But without a comprehensive reform of how the city deals with mental illness, the overhaul risks recreating the same problems that gave Rikers such a bad name.
This is not a minor issue. Today, Rikers is one of the three largest providers of psychiatric care in the country. (The other two are also not hospitals or clinics but jails: the LA County Jail in Los Angeles and the Cook County Jail in Chicago.) At any given moment, more than 40% of its population has a mental illness; around 10% have a serious mental illness.
And while the overall population has dropped, the proportion of people with mental illness keeps going up, from about 30% in 2010 to more than 40% today Meanwhile, people with mental illness spend on average twice as long in jail as other prisoners.
In its “road map” for closing Rikers, the city has laid out 18 strategies to make the criminal justice system “smaller, safer fairer.” But it provides only two strategies specifically aimed at mental illness: finding non-jail alternatives for sick people and building more psychiatric units for those who end up behind bars anyway.
These two approaches are woefully insufficient for a challenge this big. But the city shows insufficient seriousness about making even them happen. The result will be ever more lives falling between the cracks.
Take Kyle Muhammad (not his real name), a man I’ve followed for several years. I’ve met and heard stories of many like him; attorneys and social workers in the city, too, say his story is fairly typical. If there’s something unusual about Muhammad’s experience, it’s that he’s smarter and more driven — and thanks to his very dedicated mother, has a better support system —than many in his position. Many are in much worse shape. When I met him at Rikers in 2015, he was several months into what would end up being a nearly two-year stint there. And like nearly everybody who is held at Rikers, this was before he was ever tried or convicted.
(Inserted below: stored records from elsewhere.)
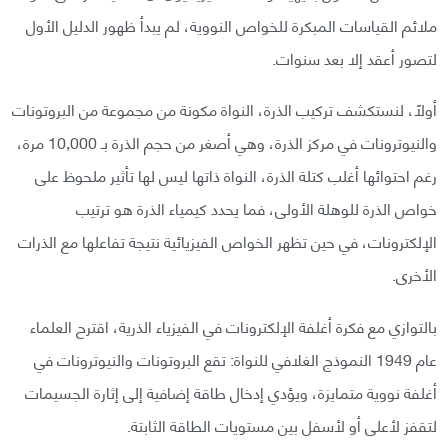
ملائم القياسات المبكرة للخواص النووية، لم يبدأ ظهور الدليل الأول
لتصور أعقد إلا بعد سنوات.
أولًا، لنستكشف تركيب الذرة، النواة مكونة من مجموعة من البروتونات
والنيوترونات في مركز الذرة، وهي أصغر من حجم الذرة بـ 10,000 مرة،
رغم احتوائها أغلب كتلة الذرة، النواة ذاتها ليس لها تأثير ملحوظ على
خواص الذرة للوهلة الأولى، فما يحدد كيمياء الذرة هو ترتيب
الإلكترونات، في حين تظهر الخواص الفيزيائية نتيجة تفاعلها مع الذرات
الأخرى.
بالتوازي مع فكرة أغلفة الإلكترونات في الفيزياء الذرية، اقترح العلماء
عام 1949 النموذج الغلافي للنواة: تقع البروتونات والنيوترونات في
أغلفة نووية متمايزة، ويؤدي إدخال طاقة إضافية إلى إثارة الجسيمات
لتقفز لأعلى أو لأسفل بين مستويات الطاقة الثابتة.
An African-American man in his mid-50s, he developed schizophrenia as a teenager. With medication, he had been able to go to college, help raise two daughters, and hold down jobs as a school-bus driver, EMT and janitor.
But like many with mental illness, whenever his medication was interrupted, his life fell apart. He’d been in and out of psychiatric hospitals and jail, too — mostly on low-level misdemeanors like turnstile jumping and selling loosies.
This time, he was charged with assault. The cops said he pushed over an elderly woman. Muhammad said he knew the woman and accidentally knocked her down when he greeted her.
What nobody disputes is that Muhammad was off his medication in the weeks and months leading up to the incident. The day before his arrest, his mother had gotten a mental health warrant — a piece of paper that would allow him to be hospitalized against his will. Ironically, with the warrant, the NYPD would have been responsible for delivering him to the hospital.
Yet the NYPD officers who stopped him for the incident with the old lady arrested him instead.
The city has promised to build at least two drop-off centers, crisis facilities where a person in a mental health emergency could be brought instead of being taken to jail. But the city still has not broken ground on them. In jail, not surprisingly, Muhammad’s mental health deteriorated. After more than a month there, at one of his first court appearances, he had a meltdown in front of the judge, yelling about his lawyer and the violation of his Constitutional rights. Court officers dragged him, kicking and screaming, out of the courtroom.
The judge ordered what’s known as a 730 exam, to see if he was competent to stand trial, but he had to spend another four months waiting to get evaluated. While better than some states, where wait times can extend months or longer, in New York City, it takes, on average, 43 days to complete an evaluation; there are currently 186 people waiting for a mental health competency exam here.
If a person is found incompetent to stand trial, there are sometimes further delays in getting treatment at the forensic psychiatric centers at Kirby or Mid-Hudson. The city is working to speed up the process; a new pilot program is testing ways to make it more efficient.
Muhammad, meanwhile, grew sicker. His mother told me about traveling to Rikers to bring him a shirt at Rikers to wear at a court date. When it turned out that the color she’d brought — white — was forbidden for security reasons (some corrections officers’ uniforms include white button-down shirts), he made a fuss so big that officers escorted him out of the visitors’ room.
When Muhammed was finally admitted to Kirby in 2014, it took six more months for him to be restored to competency — that is, made sane enough to stand trial — during which time his case was put on hold.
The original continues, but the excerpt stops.